Here is the short video clip of an accident that recently happened on a Phnom Penh street. It was picked apart and interpreted on an expat site with the majority saying the Khmer motorbike rider was at fault. I am putting this up here just for the individual viewer to draw their own conclusions although I will make a comment on a few facts.

Here is a still picture:

You will notice that the second is very close to the preceding SUV and there is a moto rider obviously trying to use the gap to get onto the other side of the street. There is no heavy traffic as in rush hour as the small SUV driver later claimed.

This video clearly shows that the small SUV is tailgaiting the larger SUV and speeding up unnecessarily. Rear-ending a preceding vehicle is always considered being at fault, by the way.

One has to bear in mind that Cambodian drivers and especially moto riders act very erratically in traffic. They might just turn this way or that way without using their turn signals, hand signals, or similar to indicate their intentions. When participating in Cambodian traffic this means that one has to be aware of this and act accordingly, e. g. with all caution, whether you are a pedestrian, bicycle or moto rider, or driving a car. In other words you have to take into account what the other participants might do at any moment and be ready to react instantly.

So what do you think given the circumstances and the country with its different culture? It should be quite clear, or is it?

Here is another examples how the law is interpreted and enforced in Cambodia.
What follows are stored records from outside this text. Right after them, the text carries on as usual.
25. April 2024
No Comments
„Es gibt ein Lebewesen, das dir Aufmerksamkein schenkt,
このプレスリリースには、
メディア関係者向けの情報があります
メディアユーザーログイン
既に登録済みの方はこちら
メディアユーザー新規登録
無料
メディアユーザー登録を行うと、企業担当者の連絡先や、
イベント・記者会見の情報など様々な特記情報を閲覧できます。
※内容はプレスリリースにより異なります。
The video is not too clear but the passing vehicle clips the car with the camera slightly and just keeps on driving. A classic hit-and-run accident. So the damaged vehicle is in pursuit to catch up with the offender. All of a sudden the window on the driver side of the fleeing Camry opens and a gun appears. A shot is fired and the pursuer gives up the chase and follows slowly. No one was hurt.
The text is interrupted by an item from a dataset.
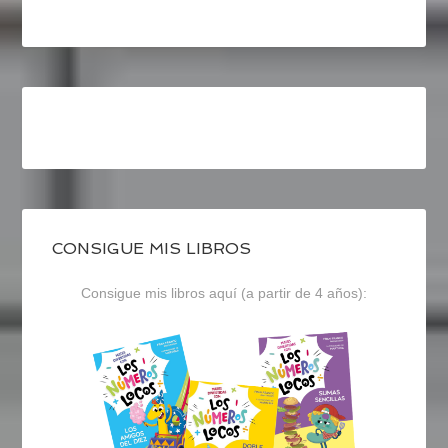
CONSIGUE MIS LIBROS
Consigue mis libros aquí (a partir de 4 años):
Amazingly, the police arrested the culprit in no time at all and, lo and behold, let him go. He happened to be the deputy police chief of a district with the rank of a lt. colonel and also the son of a high ranking official in the Interior Ministry, in charge of the police nation-wide. The district police chief even publicly said he was let go because of his father, a state secretary no less, who intervened. This state secretary even maintained his son had acted in self-defense as he was followed by a car (?????).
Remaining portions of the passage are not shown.